EDI for Small to Mid-Sized Markets
Client server-based applications and hardware can be obtained today for what you would have paid for small “mini-computer” 10 years ago. The difference is that the same dollars are paying with now gets you a machine that has mainframe computing capability in a PC-sized box. PC’s are now economical enough that their price approaches the same cost per user as a dumb terminal did attached to that same mini-computer.
The same type of improvements are found in the area of communications. It is now commonplace for computer users in retail stores to access computers many hundreds of miles away. Now, the terminal or PC on a desk in a steel plant may actually be using data from several computers, each in a different location.
Advances in networking and client-server environments have encouraged the realization that while information is surely one of the most valuable assets of any business, information that is strategically shared within and between companies becomes a most powerful asset.
The need for greater speed and flexibility has led to an overhaul in the way the documents are being used. Instead of merely sending documents to trading partners, EDI is now used to replace electronic documents as well.

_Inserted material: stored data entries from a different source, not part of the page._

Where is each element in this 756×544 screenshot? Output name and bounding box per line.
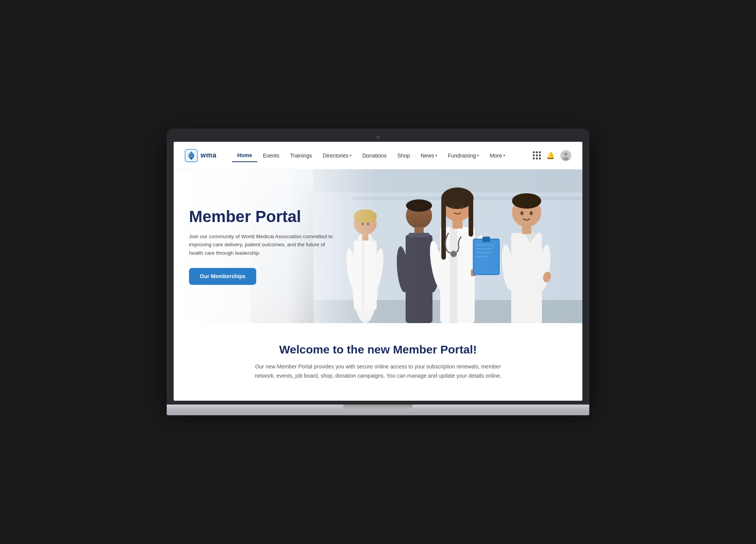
laptop-container: wma Home Events Trainings Directories ▾ … [167, 129, 589, 415]
welcome-title: Welcome to the new Member Portal! [204, 343, 552, 356]
nav-actions: 🔔 [533, 150, 572, 161]
nav-item-home[interactable]: Home [232, 149, 258, 162]
avatar[interactable] [560, 150, 572, 161]
nav-links: Home Events Trainings Directories ▾ Dona… [232, 149, 533, 162]
nav-item-events[interactable]: Events [257, 149, 285, 162]
nav-item-trainings[interactable]: Trainings [285, 149, 317, 162]
nav-item-shop[interactable]: Shop [392, 149, 415, 162]
laptop-hinge [343, 405, 413, 410]
logo[interactable]: wma [184, 149, 217, 163]
nav-item-directories[interactable]: Directories ▾ [317, 149, 357, 162]
more-chevron-icon: ▾ [503, 153, 505, 158]
laptop-base [167, 405, 589, 415]
nav-item-more[interactable]: More ▾ [484, 149, 511, 162]
navigation: wma Home Events Trainings Directories ▾ … [174, 142, 582, 169]
grid-icon[interactable] [533, 151, 541, 159]
directories-chevron-icon: ▾ [350, 153, 351, 158]
laptop-camera [376, 136, 380, 139]
welcome-section: Welcome to the new Member Portal! Our ne… [174, 323, 582, 401]
logo-text: wma [201, 151, 217, 159]
nav-item-fundraising[interactable]: Fundraising ▾ [443, 149, 484, 162]
our-memberships-button[interactable]: Our Memberships [189, 268, 256, 285]
hero-subtitle: Join our community of World Medical Asso… [189, 232, 335, 257]
fundraising-chevron-icon: ▾ [477, 153, 479, 158]
svg-point-2 [564, 153, 568, 156]
avatar-icon [561, 150, 571, 161]
bell-icon[interactable]: 🔔 [546, 151, 555, 160]
laptop-screen: wma Home Events Trainings Directories ▾ … [174, 142, 582, 401]
nav-item-donations[interactable]: Donations [357, 149, 392, 162]
hero-section: Member Portal Join our community of Worl… [174, 169, 582, 323]
nav-item-news[interactable]: News ▾ [415, 149, 443, 162]
hero-title: Member Portal [189, 208, 335, 226]
screen-bezel: wma Home Events Trainings Directories ▾ … [167, 129, 589, 405]
hero-content: Member Portal Join our community of Worl… [189, 208, 335, 285]
welcome-description: Our new Member Portal provides you with … [247, 362, 509, 381]
news-chevron-icon: ▾ [435, 153, 437, 158]
wma-logo-icon [184, 149, 198, 163]
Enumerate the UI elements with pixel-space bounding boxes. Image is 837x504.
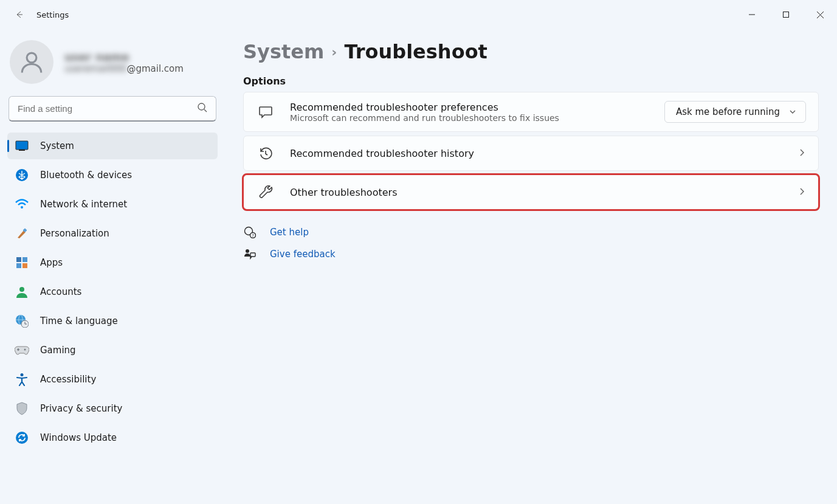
search-wrap — [9, 96, 216, 122]
chevron-right-icon — [797, 148, 806, 159]
nav-label: Accounts — [40, 286, 81, 297]
prefs-dropdown[interactable]: Ask me before running — [664, 101, 806, 123]
maximize-button[interactable] — [769, 2, 803, 27]
section-label: Options — [243, 75, 819, 87]
card-troubleshooter-prefs: Recommended troubleshooter preferences M… — [243, 92, 819, 132]
link-label: Give feedback — [270, 249, 336, 260]
profile-block[interactable]: user name useremail000@gmail.com — [7, 35, 218, 92]
breadcrumb: System › Troubleshoot — [243, 40, 819, 63]
svg-point-16 — [19, 287, 24, 292]
person-icon — [19, 49, 44, 75]
nav-label: System — [40, 140, 74, 151]
clock-globe-icon — [15, 314, 29, 328]
nav-label: Accessibility — [40, 374, 96, 385]
nav-label: Apps — [40, 257, 63, 268]
give-feedback-link[interactable]: Give feedback — [243, 247, 819, 261]
link-label: Get help — [270, 227, 309, 238]
card-body: Recommended troubleshooter history — [290, 148, 790, 159]
nav-apps[interactable]: Apps — [7, 249, 218, 276]
arrow-left-icon — [15, 10, 24, 19]
minimize-button[interactable] — [735, 2, 769, 27]
svg-rect-13 — [22, 257, 27, 262]
help-icon: ? — [243, 226, 257, 239]
svg-point-4 — [27, 53, 36, 63]
dropdown-value: Ask me before running — [676, 106, 780, 117]
update-icon — [15, 430, 29, 445]
card-troubleshooter-history[interactable]: Recommended troubleshooter history — [243, 136, 819, 171]
profile-name: user name — [64, 50, 184, 63]
feedback-icon — [243, 247, 257, 261]
nav-list: System Bluetooth & devices Network & int… — [7, 133, 218, 451]
history-icon — [257, 145, 274, 162]
chevron-down-icon — [788, 108, 797, 116]
chevron-right-icon: › — [331, 44, 337, 60]
content-area: System › Troubleshoot Options Recommende… — [225, 29, 837, 504]
accessibility-icon — [15, 372, 29, 387]
chevron-right-icon — [797, 187, 806, 198]
breadcrumb-parent[interactable]: System — [243, 40, 324, 63]
search-input[interactable] — [9, 96, 216, 122]
nav-label: Network & internet — [40, 199, 127, 210]
nav-label: Windows Update — [40, 432, 117, 443]
window-controls — [735, 2, 837, 27]
nav-label: Bluetooth & devices — [40, 170, 132, 181]
card-subtitle: Microsoft can recommend and run troubles… — [290, 113, 664, 123]
nav-label: Time & language — [40, 316, 118, 326]
svg-rect-7 — [16, 141, 28, 150]
minimize-icon — [748, 11, 756, 18]
svg-point-25 — [16, 432, 28, 444]
nav-privacy[interactable]: Privacy & security — [7, 395, 218, 422]
nav-gaming[interactable]: Gaming — [7, 337, 218, 364]
account-icon — [15, 285, 29, 299]
nav-network[interactable]: Network & internet — [7, 191, 218, 218]
svg-rect-1 — [784, 12, 789, 18]
apps-icon — [15, 255, 29, 270]
svg-point-23 — [24, 349, 26, 351]
shield-icon — [15, 401, 29, 416]
card-title: Recommended troubleshooter history — [290, 148, 790, 159]
card-other-troubleshooters[interactable]: Other troubleshooters — [243, 174, 819, 210]
nav-personalization[interactable]: Personalization — [7, 220, 218, 247]
close-button[interactable] — [803, 2, 837, 27]
help-links: ? Get help Give feedback — [243, 226, 819, 261]
titlebar: Settings — [0, 0, 837, 29]
nav-label: Personalization — [40, 228, 109, 239]
svg-point-10 — [21, 206, 23, 209]
svg-point-5 — [198, 103, 205, 110]
close-icon — [816, 11, 824, 19]
sidebar: user name useremail000@gmail.com System — [0, 29, 225, 504]
nav-bluetooth[interactable]: Bluetooth & devices — [7, 162, 218, 188]
gamepad-icon — [15, 343, 29, 357]
svg-point-29 — [246, 249, 249, 253]
nav-label: Gaming — [40, 345, 76, 356]
card-body: Recommended troubleshooter preferences M… — [290, 102, 664, 123]
get-help-link[interactable]: ? Get help — [243, 226, 819, 239]
search-icon — [197, 102, 208, 116]
chat-icon — [257, 103, 274, 120]
avatar — [10, 40, 53, 84]
card-title: Recommended troubleshooter preferences — [290, 102, 664, 113]
wrench-icon — [257, 184, 274, 201]
wifi-icon — [15, 197, 29, 212]
back-button[interactable] — [10, 5, 29, 24]
profile-email: useremail000@gmail.com — [64, 63, 184, 74]
profile-text: user name useremail000@gmail.com — [64, 50, 184, 74]
svg-rect-14 — [16, 263, 21, 268]
nav-time[interactable]: Time & language — [7, 308, 218, 334]
svg-text:?: ? — [252, 233, 254, 238]
nav-label: Privacy & security — [40, 403, 122, 414]
nav-accessibility[interactable]: Accessibility — [7, 366, 218, 393]
card-body: Other troubleshooters — [290, 187, 790, 198]
nav-system[interactable]: System — [7, 133, 218, 159]
display-icon — [15, 139, 29, 153]
svg-rect-12 — [16, 257, 21, 262]
maximize-icon — [782, 11, 790, 18]
bluetooth-icon — [15, 168, 29, 182]
svg-rect-15 — [22, 263, 27, 268]
svg-point-24 — [21, 373, 24, 376]
nav-accounts[interactable]: Accounts — [7, 278, 218, 305]
breadcrumb-current: Troubleshoot — [344, 40, 487, 63]
nav-update[interactable]: Windows Update — [7, 424, 218, 451]
svg-rect-30 — [250, 253, 255, 257]
svg-line-6 — [204, 109, 207, 112]
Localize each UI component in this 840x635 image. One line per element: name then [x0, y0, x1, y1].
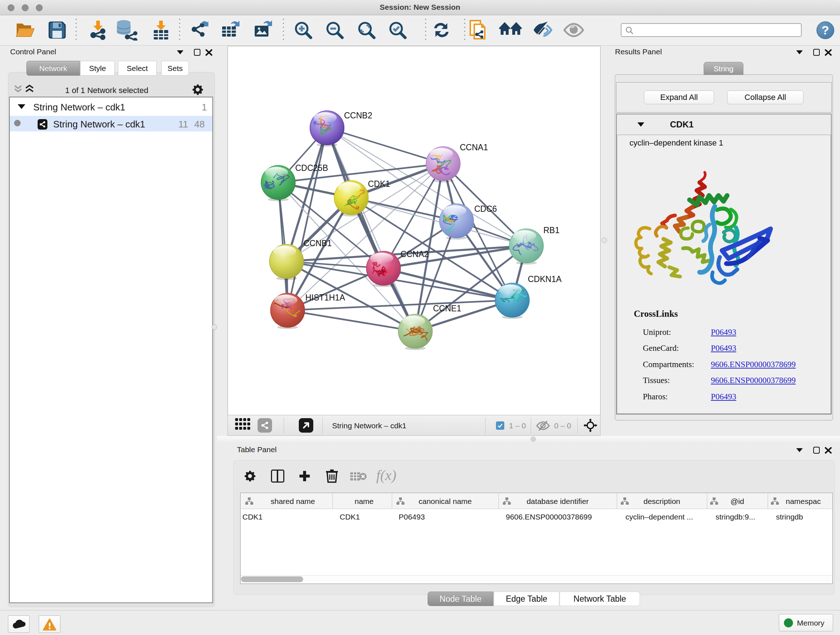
svg-text:CCNE1: CCNE1 [433, 304, 461, 313]
svg-text:CDKN1A: CDKN1A [528, 274, 562, 284]
svg-text:CCNB1: CCNB1 [303, 239, 332, 248]
svg-text:CDC25B: CDC25B [295, 163, 328, 173]
svg-text:CCNA1: CCNA1 [460, 143, 488, 152]
svg-text:CCNA2: CCNA2 [401, 249, 429, 259]
svg-text:RB1: RB1 [543, 226, 560, 235]
svg-text:CDK1: CDK1 [368, 179, 390, 188]
svg-text:CCNB2: CCNB2 [344, 111, 372, 120]
svg-text:CDC6: CDC6 [474, 204, 497, 214]
svg-text:HIST1H1A: HIST1H1A [305, 293, 346, 302]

Consider this example: enhanced relationships between trading partners has in many companies replaced purchase orders with production schedules and inventory balances. Rather than have purchasing agents review raw material requirements and place purchase orders, purchase orders can be placed automatically based on predetermined inventory levels. In many cases, companies have begun to make their inventory levels or production schedules available to their suppliers via EDI, allowing the supplier to adjust their own production schedules to respond quickly to their customer’s needs. In addition, with bar coding and point-of-sale data collection, replenishment of retail inventory or shipment of finished products can now be triggered by information collected right at the cash register.
To remain competitive in today’s global economy, businesses are being forced to re-evaluate the way they do business with their customers and their vendors. The focus of these relationships has moved relentlessly towards greater speed through shorter transaction cycles – and true partnerships.